Teenagers
In Camberwell, Melbourne
on a sultry autumn Saturday evening
we tethered our dog to a pavement chair
and sat eating ice cream, eavesdropping
on the teenage girls giggling about vodkas
and who threw up on the kitchen floor.
A wizened man paused to pet our dog –
‘man’s best friend’ – he had to tell us
(in an accent I could scarcely follow):
best animal he ever knew - a horse - saved his life.

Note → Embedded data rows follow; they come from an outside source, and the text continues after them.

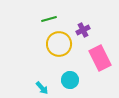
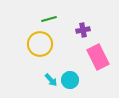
purple cross: rotated 16 degrees clockwise
yellow circle: moved 19 px left
pink rectangle: moved 2 px left, 1 px up
cyan arrow: moved 9 px right, 8 px up
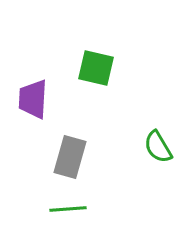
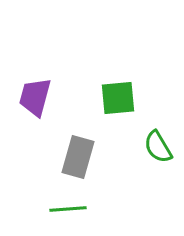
green square: moved 22 px right, 30 px down; rotated 18 degrees counterclockwise
purple trapezoid: moved 2 px right, 2 px up; rotated 12 degrees clockwise
gray rectangle: moved 8 px right
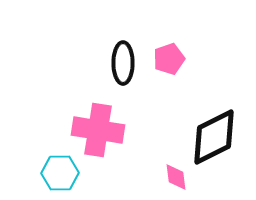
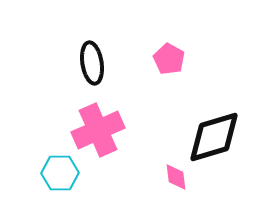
pink pentagon: rotated 24 degrees counterclockwise
black ellipse: moved 31 px left; rotated 9 degrees counterclockwise
pink cross: rotated 33 degrees counterclockwise
black diamond: rotated 10 degrees clockwise
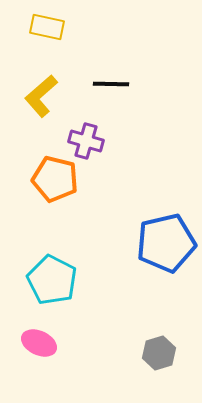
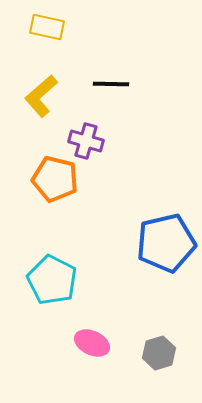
pink ellipse: moved 53 px right
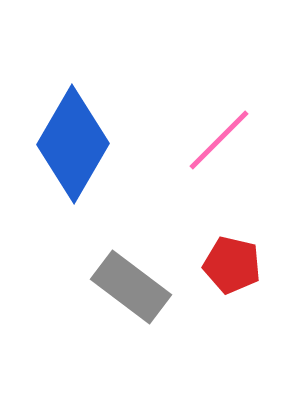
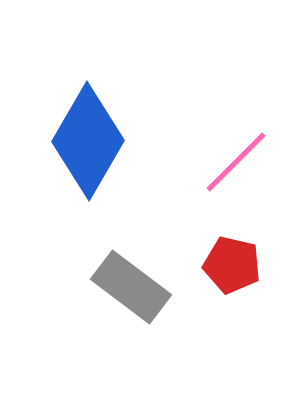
pink line: moved 17 px right, 22 px down
blue diamond: moved 15 px right, 3 px up
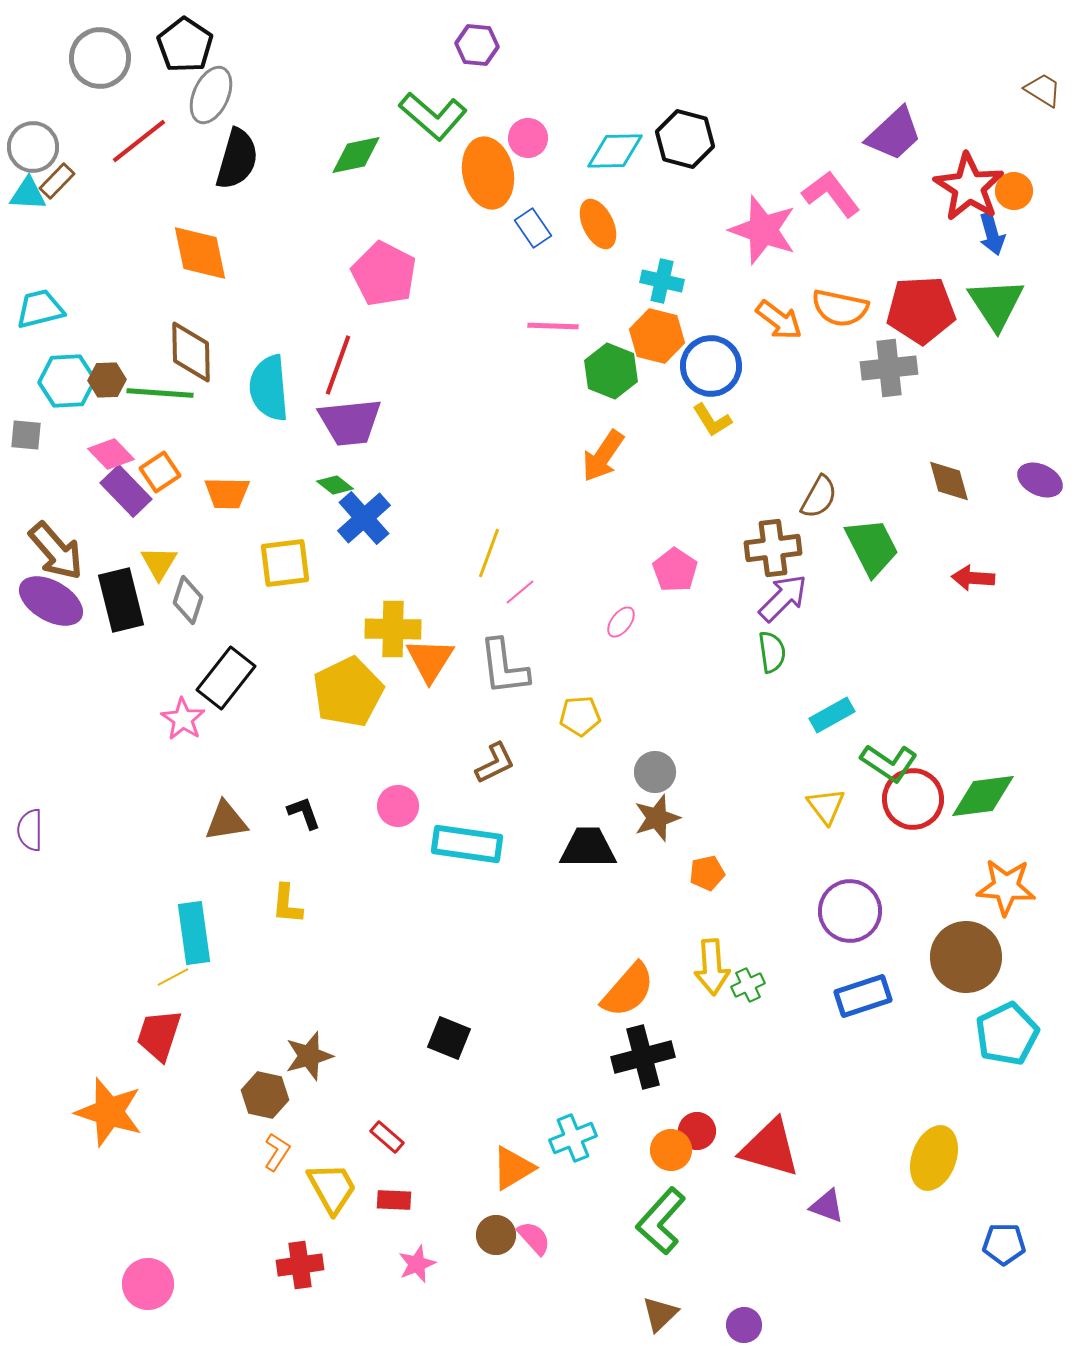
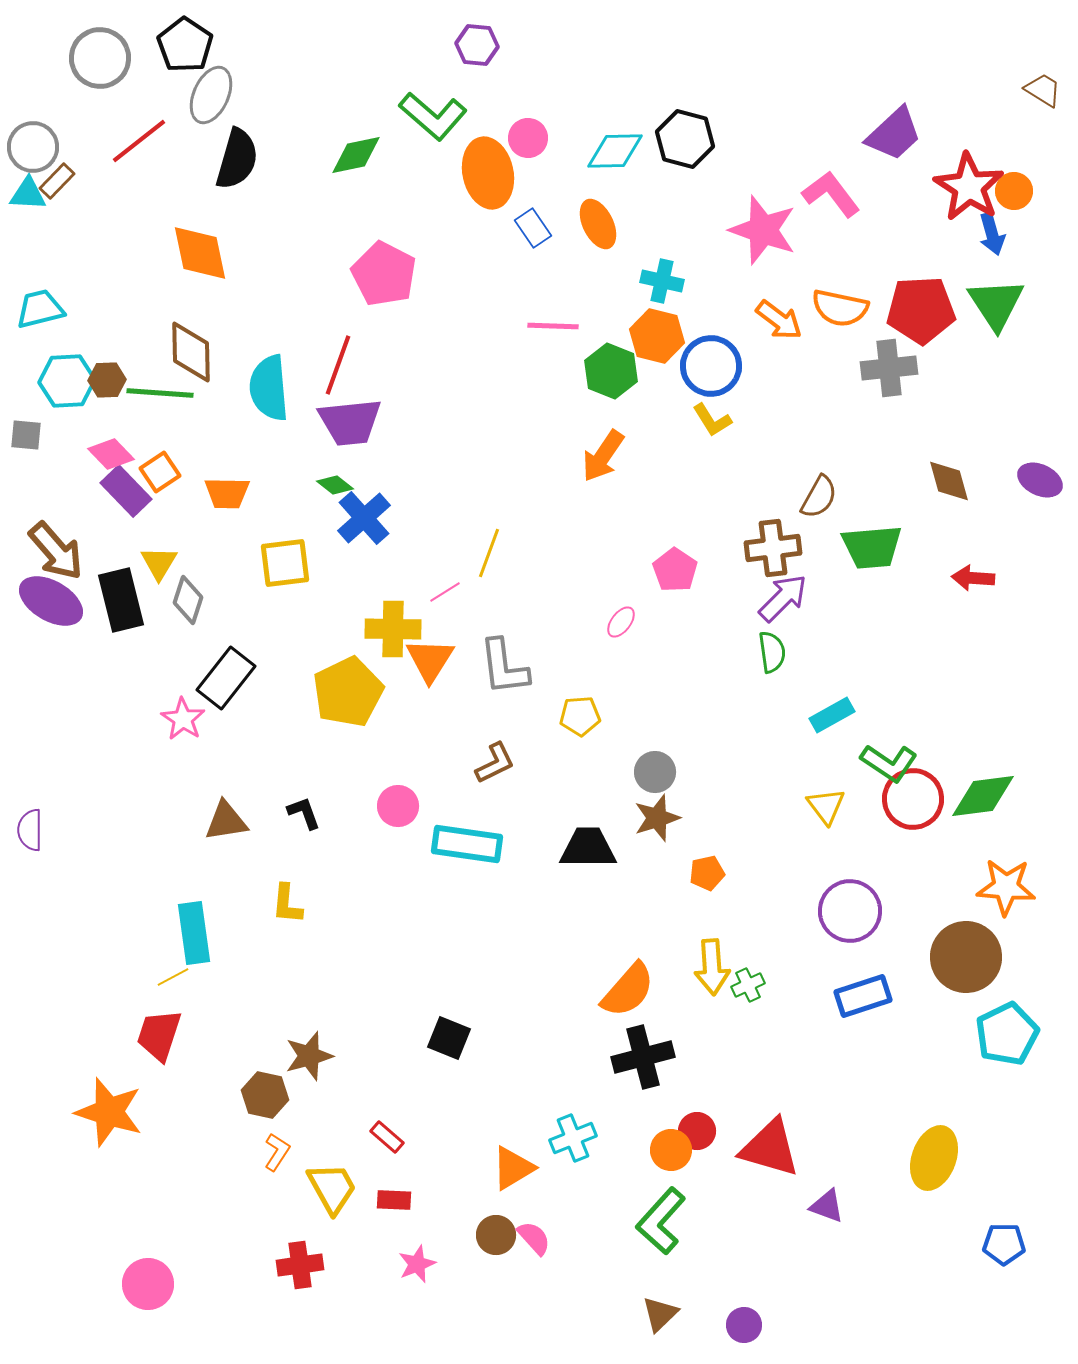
green trapezoid at (872, 547): rotated 112 degrees clockwise
pink line at (520, 592): moved 75 px left; rotated 8 degrees clockwise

He was sixteen, ploughing a field
in 1944 in Germany.
American bombers then were flying over
to bomb Munich. Spitfires would fly low
to shoot up anything that moved.
Before they came, this time, his horse
sensed something, bolted, dragging him into...
the forest. You know, like the bush.
If the horse hadn’t dragged him there,
Spitfire bullets would have killed them both.
Large hand gestures spoke better than his English –
the Spitfires flew like THIS everywhere.
All this long minute his eye held
my wife’s eye intensely. God bless you,
he said fervently, petted our dog again,
moved on down the street. The teenagers
finished their ice creams
and their vodka conversation.
I'd wanted my wife to say her father
was also in Germany then, a teenager,
in a camp. (I often take a quick glance
at the camp tattoo on his left arm.)
He too would be watching out for planes.
Well, surviving they found their way
to Melbourne, long life, the good life,
the casual warm street of ice cream,
girls with bare legs, high heels,
ankle tattoos, a dog with no reason to bolt.